Das Regierungsprogramm in 200 Sekunden: François
Hollande hatte im TV-Duell mit Nicolas Sarkozy einen grossen Moment -
vielleicht den entscheidenden vor der Stichwahl am Sonntag. Fast 18
Millionen Franzosen haben am Mittwochabend die TV-Debatte zwischen
Präsident Nicolas Sarkozy und seinem Herausforderer François
Hollande verfolgt. Am Tag nach dem Duell wird immer deutlicher: Der
Sozialist hat dem konservativen Amtsinhaber die Schau gestohlen.
Den meisten Zuschauern ist von dem etwa dreistündigen Disput vor
allem eine Szene in Erinnerung geblieben. Etwas mehr als zwei Stunden
sind vergangen, als Moderatorin Laurence Ferrari fragt: "François
Hollande, was für ein Präsident wären Sie?"
Daraufhin stellt der Herausforderer in knapp 200 Sekunden in groben
Zügen seine Agenda für die Präsidentschaft dar. Hollande
verspricht einen neuen Führungsstil, der sich betont abgrenzen soll
vom sprunghaften und oft abgehoben wirkenden Sarkozy, von dem es auch
heisst, er reisse alles an sich und degradiere seine Kabinettsmitglieder
zu ausführenden Gehilfen. Er erklärt, ein Präsident sein
zu wollen, der sich aus der Parteipolitik heraushält und nicht allein
den Willen des linken Lagers umsetzt. Jeden dieser Punkte leitete Hollande
mit den Worten ein: "Moi, Président de la République" -
"Ich als Präsident der Republik".
Die Übersetzung aus dem Spiegel:
"Ein Präsident, der die Franzosen respektiert, der sie in Betracht
zieht. Ein Präsident, der nicht Präsident von allem sein will,
Chef von allem und tatsächlich verantwortlich sein für nichts.

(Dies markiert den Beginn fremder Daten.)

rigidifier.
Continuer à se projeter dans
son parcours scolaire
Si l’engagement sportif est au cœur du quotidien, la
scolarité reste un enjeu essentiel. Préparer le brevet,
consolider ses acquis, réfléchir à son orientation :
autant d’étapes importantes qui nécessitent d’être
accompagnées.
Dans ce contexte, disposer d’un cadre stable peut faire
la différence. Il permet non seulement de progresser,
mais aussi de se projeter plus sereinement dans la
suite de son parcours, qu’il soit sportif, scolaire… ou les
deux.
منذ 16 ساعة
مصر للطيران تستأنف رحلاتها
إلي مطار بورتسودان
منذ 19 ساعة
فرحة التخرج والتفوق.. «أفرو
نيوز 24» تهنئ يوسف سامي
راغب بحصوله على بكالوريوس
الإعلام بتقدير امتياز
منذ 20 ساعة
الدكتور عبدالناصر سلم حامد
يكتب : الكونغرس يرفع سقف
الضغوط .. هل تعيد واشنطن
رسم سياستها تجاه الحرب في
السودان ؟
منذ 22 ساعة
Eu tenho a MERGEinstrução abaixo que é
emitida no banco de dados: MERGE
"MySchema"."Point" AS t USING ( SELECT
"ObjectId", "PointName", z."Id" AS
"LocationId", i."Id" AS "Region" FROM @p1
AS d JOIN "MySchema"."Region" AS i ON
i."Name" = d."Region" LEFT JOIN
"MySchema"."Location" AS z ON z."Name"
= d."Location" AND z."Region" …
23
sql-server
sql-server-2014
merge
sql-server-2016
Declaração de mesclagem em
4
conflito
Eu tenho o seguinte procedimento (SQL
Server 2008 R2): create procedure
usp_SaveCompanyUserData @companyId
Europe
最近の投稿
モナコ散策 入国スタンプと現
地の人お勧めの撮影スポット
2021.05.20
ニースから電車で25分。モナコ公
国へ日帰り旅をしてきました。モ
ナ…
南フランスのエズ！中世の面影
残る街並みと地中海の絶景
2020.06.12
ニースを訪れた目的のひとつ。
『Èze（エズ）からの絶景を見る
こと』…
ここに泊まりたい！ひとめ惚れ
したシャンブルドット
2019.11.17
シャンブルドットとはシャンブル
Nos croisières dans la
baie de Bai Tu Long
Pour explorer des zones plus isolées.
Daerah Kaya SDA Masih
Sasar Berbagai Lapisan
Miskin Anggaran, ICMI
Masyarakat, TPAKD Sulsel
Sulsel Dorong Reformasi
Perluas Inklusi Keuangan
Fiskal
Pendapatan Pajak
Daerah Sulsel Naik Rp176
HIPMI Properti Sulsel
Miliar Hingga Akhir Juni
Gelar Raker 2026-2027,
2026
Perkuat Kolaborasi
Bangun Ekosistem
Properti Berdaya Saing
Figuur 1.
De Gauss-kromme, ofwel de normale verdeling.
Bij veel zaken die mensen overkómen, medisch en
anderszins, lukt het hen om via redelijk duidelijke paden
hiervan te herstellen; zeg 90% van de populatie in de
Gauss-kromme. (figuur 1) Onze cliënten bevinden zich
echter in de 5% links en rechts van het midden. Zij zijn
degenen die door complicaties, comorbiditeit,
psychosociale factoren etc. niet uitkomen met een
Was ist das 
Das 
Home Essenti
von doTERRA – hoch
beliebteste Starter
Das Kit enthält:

Ich als Präsident der Republik wäre nicht der Chef der
Mehrheit. Ich würde nicht die Abgeordneten der Mehrheit im
Elysée-Palast empfangen.
Ich als Präsident der Republik würde meinen Premierminister
nicht als Assistenten behandeln.
Ich als Präsident der Republik würde nicht an
Spendensammelaktionen teilnehmen für meine eigene Partei in einem
Pariser Hotel.
Ich als Präsident der Republik würde die Justiz auf
unabhängige Weise arbeiten lassen. Ich würde nicht die
Mitglieder der Staatsanwaltschaft ernennen, wenn der Oberste Rat der
Staatsanwaltschaft dazu eine andere Meinung ausgesprochen hat.
Ich als Präsident der Republik würde mir nicht anmassen, die
Chefs der öffentlichen Fernsehsender zu ernennen. Ich würde
das unabhängigen Instanzen überlassen.
Ich als Präsident der Republik würde dafür sorgen, dass
mein Verhalten in jedem Moment vorbildhaft ist.

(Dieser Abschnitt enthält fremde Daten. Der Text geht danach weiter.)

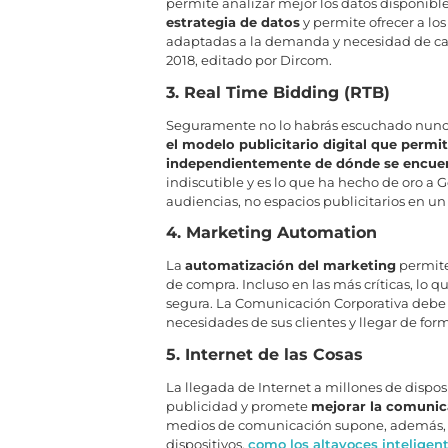
permite analizar mejor los datos disponible
estrategia de datos
y permite ofrecer a los
adaptadas a la demanda y necesidad de ca
2018, editado por Dircom.
3. Real Time Bidding (RTB)
Seguramente no lo habrás escuchado nunca,
el modelo publicitario digital que permi
independientemente de dónde se encue
indiscutible y es lo que ha hecho de oro a
audiencias, no espacios publicitarios en u
4. Marketing Automation
La
automatización del marketing
permite 
de compra. Incluso en las más críticas, lo
segura. La Comunicación Corporativa debe c
necesidades de sus clientes y llegar de form
5. Internet de las Cosas
La llegada de Internet a millones de dispos
publicidad y promete
mejorar la comunica
medios de comunicación supone, además, l
dispositivos,
como los altavoces inteligen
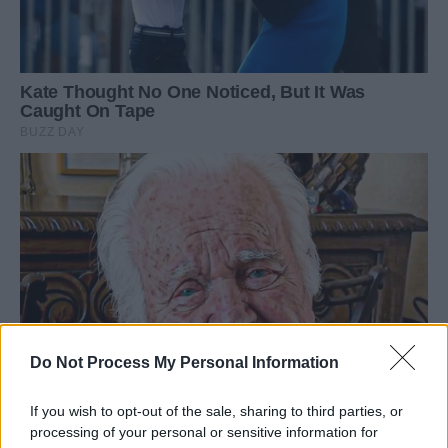
Do Not Process My Personal Information
If you wish to opt-out of the sale, sharing to third parties, or
processing of your personal or sensitive information for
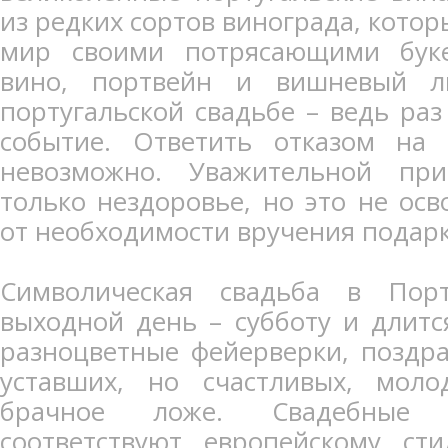
из редких сортов винограда, котор
мир своими потрясающими буке
вино, портвейн и вишневый л
португальской свадьбе – ведь раз
событие. Ответить отказом на 
невозможно. Уважительной пр
только нездоровье, но это не ос
от необходимости вручения подар
Символическая свадьба в Порт
выходной день – субботу и длитс
разноцветные фейерверки, поздр
уставших, но счастливых, мол
брачное ложе. Свадебные 
соответствуют европейскому ст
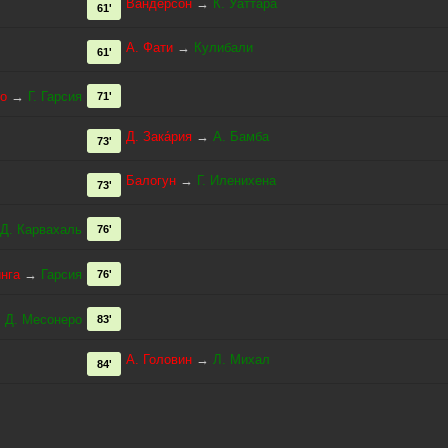
Вандерсон
→
К. Уаттара
61'
А. Фати
→
Кулибали
61'
о
→
Г. Гарсия
71'
Д. Зака́рия
→
А. Бамба
73'
Балогун
→
Г. Иленихена
73'
Д. Карвахаль
76'
нга
→
Гарсия
76'
→
Д. Месонеро
83'
А. Головин
→
Л. Михал
84'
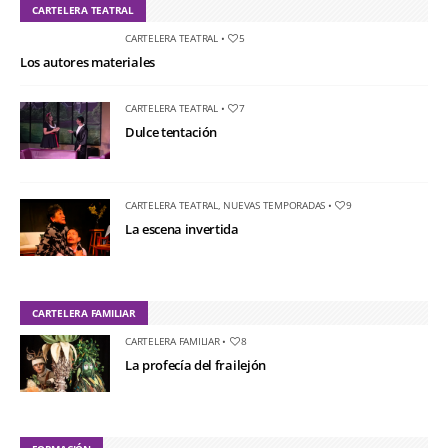
CARTELERA TEATRAL
CARTELERA TEATRAL
•
5
Los autores materiales
CARTELERA TEATRAL
•
7
Dulce tentación
CARTELERA TEATRAL
,
NUEVAS TEMPORADAS
•
9
La escena invertida
CARTELERA FAMILIAR
CARTELERA FAMILIAR
•
8
La profecía del frailejón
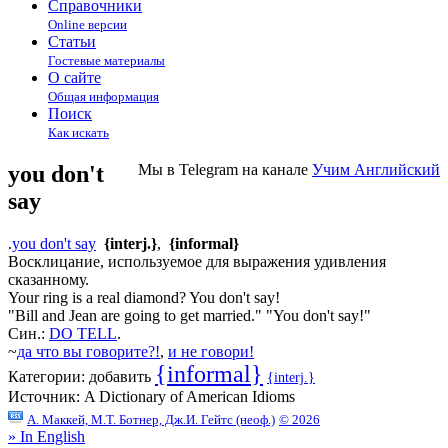
Справочники
Online версии
Статьи
Гостевые материалы
О сайте
Общая информация
Поиск
Как искать
you don't
Мы в Telegram на канале
Учим Английский
say
.
you don't say
{interj.}
,
{informal}
Восклицание, используемое для выражения удивления
сказанному.
Your ring is a real diamond? You don't say!
"Bill and Jean are going to get married." "You don't say!"
Син.:
DO TELL
.
~
да что вы говорите?!
,
и не говори!
{informal}
Категории:
добавить
{interj.}
Источник:
A Dictionary of American Idioms
А. Маккей, М.Т. Ботнер, Дж.И. Гейтс (неоф.)
© 2026
» In English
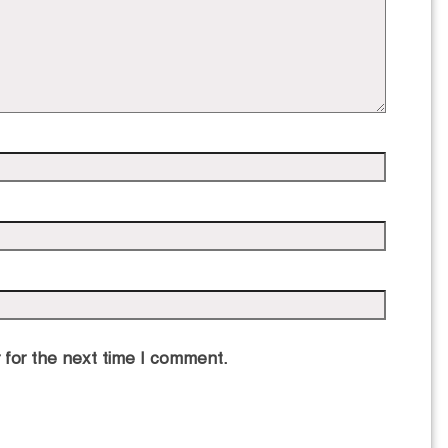
 for the next time I comment.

Ich als Präsident der Republik würde mir auch zu Herzen
nehmen, dass ich als Chef der Republik kein strafrechtliches Dossier
gegen mich vorliegen habe. Ich würde den strafgesetzlichen Status
des Präsidenten reformieren, so dass Handlungen, die ich vor meinem
Amtsantritt begangen habe, angefochten werden können und ich nach
bestimmten Voraussetzungen der Vorladung des betreffenden Richters
nachkommen oder mich vor den verschiedenen Instanzen verantworten kann.
Ich als Präsident der Republik würde ein Kabinett ernennen,
das zu gleichen Teilen aus Männern und Frauen besteht.

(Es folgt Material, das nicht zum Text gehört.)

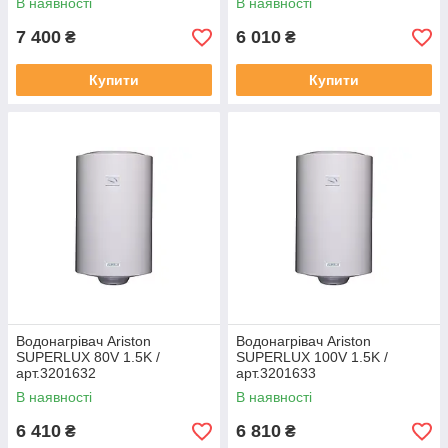
В наявності
В наявності
7 400
6 010
₴
₴
Купити
Купити
Водонагрівач Ariston
Водонагрівач Ariston
SUPERLUX 80V 1.5K /
SUPERLUX 100V 1.5K /
арт.3201632
арт.3201633
В наявності
В наявності
6 410
6 810
₴
₴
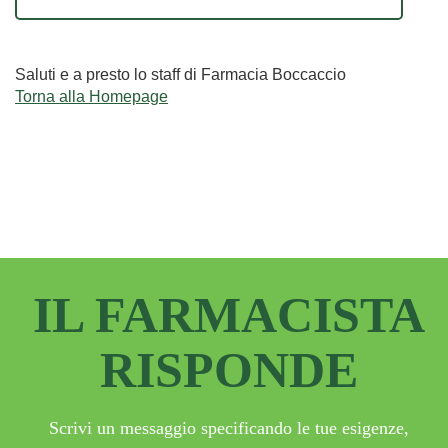
Saluti e a presto lo staff di Farmacia Boccaccio
Torna alla Homepage
IL FARMACISTA
RISPONDE
Scrivi un messaggio specificando le tue esigenze,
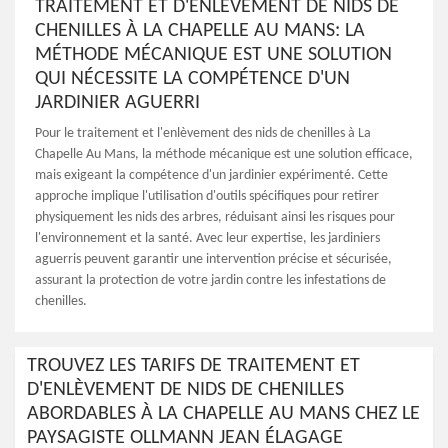
TRAITEMENT ET D'ENLÈVEMENT DE NIDS DE
CHENILLES À LA CHAPELLE AU MANS: LA
MÉTHODE MÉCANIQUE EST UNE SOLUTION
QUI NÉCESSITE LA COMPÉTENCE D'UN
JARDINIER AGUERRI
Pour le traitement et l'enlèvement des nids de chenilles à La
Chapelle Au Mans, la méthode mécanique est une solution efficace,
mais exigeant la compétence d'un jardinier expérimenté. Cette
approche implique l'utilisation d'outils spécifiques pour retirer
physiquement les nids des arbres, réduisant ainsi les risques pour
l'environnement et la santé. Avec leur expertise, les jardiniers
aguerris peuvent garantir une intervention précise et sécurisée,
assurant la protection de votre jardin contre les infestations de
chenilles.
TROUVEZ LES TARIFS DE TRAITEMENT ET
D'ENLÈVEMENT DE NIDS DE CHENILLES
ABORDABLES À LA CHAPELLE AU MANS CHEZ LE
PAYSAGISTE OLLMANN JEAN ÉLAGAGE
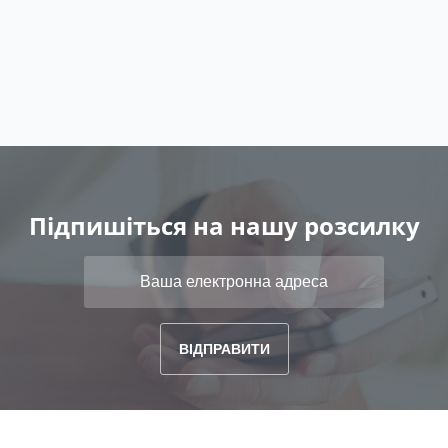
Підпишіться на нашу розсилку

Ich als Präsident der Republik: Da gäbe es einen ethischen
Kodex für die Minister, die sich nicht in die Situation eines
Interessenkonfliktes begeben dürften.
Ich als Präsident der Republik: Die Minister dürften nicht
gleichzeitig Kabinettsmitglied und Gemeindevertreter sein, weil ich
glaube, dass sie sich voll ihrer Aufgabe widmen sollten.
Ich als Präsident der Republik würde einen Erlass
zur Dezentralisierung verabschieden, weil ich glaube, dass die
Verwaltungsbezirke neue Luft zum Atmen brauchen, neue Kompetenzen,
neue Freiheiten.
Ich als Präsident der Republik würde dafür sorgen, dass die
Sozialpartner und Berufsvertretungen genauso berücksichtigt werden
wie die Gewerkschaften und wir regelmässig darüber diskutieren
können, was das Gesetz regelt und was Verhandlungssache ist.
Ich als Präsident der Republik würde grosse Debatten
anstossen. Wir haben über die Energieversorgung gesprochen, und
das ist eine legitime Debatte, damit es über solche Fragen grosse
Bürgerdiskussionen geben kann.
Ich als Präsident der Republik würde das
Verhältniswahlrecht für die Parlamentswahlen einführen,
nicht für die 2012, sondern 2017, weil ich glaube, dass es gut ist,
die Gesamtheit der politischen Befindlichkeiten abzubilden.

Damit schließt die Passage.